Violência doméstica em Machico é notícia em todo o país

O homem que agrediu, de forma violenta, a mulher no último domingo será ouvido amanhã à tarde , em tribunal.

Após o primeiro interrogatório judicial serão conhecidas as medidas de coação. As  medidas de coacção  são aplicadas na fase de inquérito (fase inicial do processo penal ou fase de investigação), em que o suspeito do crime já foi constituído arguido no processo, mas que ainda não se provou que é o autor do crime.

A medida mais grave é a prisão preventiva .

A violência das agressões , na presença do filho menor, filmadas pelas câmaras de vigilância da residência fez com que o caso tomasse proporções nacionais . É um assunto em debate nos órgãos de comunicação regionais e nacionais, mas também tem sido comentado por diversas figuras públicas.
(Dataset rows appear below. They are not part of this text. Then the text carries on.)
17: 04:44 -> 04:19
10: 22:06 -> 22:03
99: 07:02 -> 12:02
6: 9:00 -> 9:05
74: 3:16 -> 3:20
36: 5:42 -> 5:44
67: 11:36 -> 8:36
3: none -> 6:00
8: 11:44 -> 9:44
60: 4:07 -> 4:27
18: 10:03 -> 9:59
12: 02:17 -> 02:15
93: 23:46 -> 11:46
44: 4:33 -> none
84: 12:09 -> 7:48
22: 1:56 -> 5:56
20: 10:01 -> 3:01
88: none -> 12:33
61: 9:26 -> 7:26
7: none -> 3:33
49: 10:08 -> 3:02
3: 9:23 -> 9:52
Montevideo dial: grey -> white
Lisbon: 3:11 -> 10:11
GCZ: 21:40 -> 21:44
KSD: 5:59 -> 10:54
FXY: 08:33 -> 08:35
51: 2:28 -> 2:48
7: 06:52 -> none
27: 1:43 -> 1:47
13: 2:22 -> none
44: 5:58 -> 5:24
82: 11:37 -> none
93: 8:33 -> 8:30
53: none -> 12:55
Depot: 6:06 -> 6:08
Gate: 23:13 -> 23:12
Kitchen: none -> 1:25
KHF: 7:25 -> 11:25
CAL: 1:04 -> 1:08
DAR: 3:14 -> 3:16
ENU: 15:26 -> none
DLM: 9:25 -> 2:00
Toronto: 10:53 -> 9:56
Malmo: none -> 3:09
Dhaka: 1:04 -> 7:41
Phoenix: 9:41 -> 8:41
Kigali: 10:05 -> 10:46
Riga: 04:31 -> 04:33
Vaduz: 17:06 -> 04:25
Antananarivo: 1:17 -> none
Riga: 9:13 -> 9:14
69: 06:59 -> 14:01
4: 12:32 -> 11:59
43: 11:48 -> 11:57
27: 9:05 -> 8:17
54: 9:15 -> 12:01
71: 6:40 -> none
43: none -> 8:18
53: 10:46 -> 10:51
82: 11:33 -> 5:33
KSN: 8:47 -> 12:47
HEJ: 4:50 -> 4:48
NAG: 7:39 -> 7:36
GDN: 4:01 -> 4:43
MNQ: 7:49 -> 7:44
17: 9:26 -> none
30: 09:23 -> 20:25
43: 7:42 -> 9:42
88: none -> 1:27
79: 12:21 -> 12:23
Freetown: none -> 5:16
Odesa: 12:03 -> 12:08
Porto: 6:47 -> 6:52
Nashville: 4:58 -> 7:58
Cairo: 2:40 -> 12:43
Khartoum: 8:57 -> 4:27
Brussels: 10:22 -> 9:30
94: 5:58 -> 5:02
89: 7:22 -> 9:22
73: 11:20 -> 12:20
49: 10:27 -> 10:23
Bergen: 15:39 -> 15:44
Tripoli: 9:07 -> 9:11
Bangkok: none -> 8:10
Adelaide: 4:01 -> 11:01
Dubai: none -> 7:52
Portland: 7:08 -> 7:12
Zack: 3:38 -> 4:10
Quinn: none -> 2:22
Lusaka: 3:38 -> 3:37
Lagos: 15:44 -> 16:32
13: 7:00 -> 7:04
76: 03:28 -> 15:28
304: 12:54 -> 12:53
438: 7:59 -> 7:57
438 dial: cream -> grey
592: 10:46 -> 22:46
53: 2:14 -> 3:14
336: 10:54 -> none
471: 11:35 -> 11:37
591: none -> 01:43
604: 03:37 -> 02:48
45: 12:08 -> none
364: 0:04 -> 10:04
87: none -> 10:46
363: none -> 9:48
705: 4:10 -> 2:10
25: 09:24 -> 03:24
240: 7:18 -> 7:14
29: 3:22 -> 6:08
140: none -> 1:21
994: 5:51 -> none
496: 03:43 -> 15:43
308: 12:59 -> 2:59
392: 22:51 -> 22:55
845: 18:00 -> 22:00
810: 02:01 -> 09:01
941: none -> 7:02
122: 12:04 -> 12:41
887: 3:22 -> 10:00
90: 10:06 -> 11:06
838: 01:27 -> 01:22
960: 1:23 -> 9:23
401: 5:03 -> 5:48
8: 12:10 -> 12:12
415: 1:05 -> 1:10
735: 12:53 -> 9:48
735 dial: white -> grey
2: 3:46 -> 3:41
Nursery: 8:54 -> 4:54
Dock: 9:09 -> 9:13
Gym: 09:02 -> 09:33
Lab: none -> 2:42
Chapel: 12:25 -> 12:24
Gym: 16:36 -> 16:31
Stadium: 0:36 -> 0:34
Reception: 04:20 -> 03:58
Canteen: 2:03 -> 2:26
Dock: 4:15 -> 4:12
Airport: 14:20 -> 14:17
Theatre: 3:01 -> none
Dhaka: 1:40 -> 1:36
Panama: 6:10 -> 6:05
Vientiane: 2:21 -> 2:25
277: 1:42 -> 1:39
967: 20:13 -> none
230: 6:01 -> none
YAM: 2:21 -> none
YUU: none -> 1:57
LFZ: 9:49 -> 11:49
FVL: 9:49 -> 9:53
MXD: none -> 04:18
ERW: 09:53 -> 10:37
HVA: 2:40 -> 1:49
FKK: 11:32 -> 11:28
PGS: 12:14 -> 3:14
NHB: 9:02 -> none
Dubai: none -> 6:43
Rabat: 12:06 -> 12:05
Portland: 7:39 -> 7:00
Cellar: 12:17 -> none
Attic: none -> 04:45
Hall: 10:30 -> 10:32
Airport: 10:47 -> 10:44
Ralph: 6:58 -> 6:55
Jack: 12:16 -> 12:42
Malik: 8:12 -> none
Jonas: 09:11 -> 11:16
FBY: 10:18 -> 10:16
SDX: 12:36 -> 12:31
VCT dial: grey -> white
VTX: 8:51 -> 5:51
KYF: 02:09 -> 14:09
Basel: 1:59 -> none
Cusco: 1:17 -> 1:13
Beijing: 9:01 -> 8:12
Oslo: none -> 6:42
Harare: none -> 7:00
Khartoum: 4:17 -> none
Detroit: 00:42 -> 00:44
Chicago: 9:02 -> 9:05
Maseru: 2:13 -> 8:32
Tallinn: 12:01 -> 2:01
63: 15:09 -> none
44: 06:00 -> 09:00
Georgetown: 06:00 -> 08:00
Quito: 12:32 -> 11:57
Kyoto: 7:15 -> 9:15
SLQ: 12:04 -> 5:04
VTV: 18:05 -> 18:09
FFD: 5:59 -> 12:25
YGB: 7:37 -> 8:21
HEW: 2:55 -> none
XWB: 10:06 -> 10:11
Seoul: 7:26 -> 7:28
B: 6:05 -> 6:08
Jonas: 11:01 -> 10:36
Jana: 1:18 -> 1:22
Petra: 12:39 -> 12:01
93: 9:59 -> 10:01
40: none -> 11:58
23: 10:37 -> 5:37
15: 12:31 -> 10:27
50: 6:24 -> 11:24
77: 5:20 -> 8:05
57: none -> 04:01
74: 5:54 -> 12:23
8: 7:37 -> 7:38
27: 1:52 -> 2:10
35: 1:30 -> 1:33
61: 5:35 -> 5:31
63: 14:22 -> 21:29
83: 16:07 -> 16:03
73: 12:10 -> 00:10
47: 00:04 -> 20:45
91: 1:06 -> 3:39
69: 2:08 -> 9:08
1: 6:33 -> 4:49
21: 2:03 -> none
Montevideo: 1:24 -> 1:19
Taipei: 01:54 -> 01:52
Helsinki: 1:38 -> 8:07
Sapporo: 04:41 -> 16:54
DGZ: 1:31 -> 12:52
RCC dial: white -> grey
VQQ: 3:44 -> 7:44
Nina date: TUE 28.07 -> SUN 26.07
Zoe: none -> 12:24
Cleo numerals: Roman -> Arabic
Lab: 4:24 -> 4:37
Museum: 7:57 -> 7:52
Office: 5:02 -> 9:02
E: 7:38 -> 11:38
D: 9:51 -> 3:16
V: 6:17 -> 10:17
O escritor Pedro Chagas Freitas escreveu em sua página oficial no Facebook, o seguinte:

" Protejam este menino, esta família. Dêem-lhes a possibilidade de viver. Dêem-nos a possibilidade de acreditar. A Justiça existe quando a justiça existe. Não sei nada mais justo do que recuperar o coração desiludido, destruído, em ruínas, de uma criança. Força, miúdo. Não te conheço e já te adoro. "

Paula Varandas, advogada e comentadora da SIC escreveu o seguinte:

"Uma opinião quanto a esta notícia que está na ordem do dia (mais uma vez a violência doméstica com crianças) atraso da justiça é uma vergonha ao ponto de muitas vezes termos as vítimas mortas! Os advogados têm ou devem ter um papel fundamental nestes casos, mesmo contrariando sentenças, em prol do superior interesse das crianças. Isto porque , quem está nas lides sabe que de urgentes, estes casos nada têm e como tal, temos de ser nós enquanto representantes da justiça a ter a coragem de proteger estes maiores interesses. Quanto a mim, jamais me calarei e assumo, escrevendo a minha decisão “unilateral” aos organismos até decisão judicial dita “urgente” . Até por mero desabafo, tenho um processo semelhante, datado de julho deste ano, que até ao presente nada, ZERO decisões!!!!"

Em declarações à RTP Madeira , a Secretária Regional para a Inclusão, Paula Margarido (que também é advogada de formação), explicou que estas imagens " não serão admitidas em tribunal ", pois " é considerada uma prova ilícita porque foi efetuada sem o consentimento".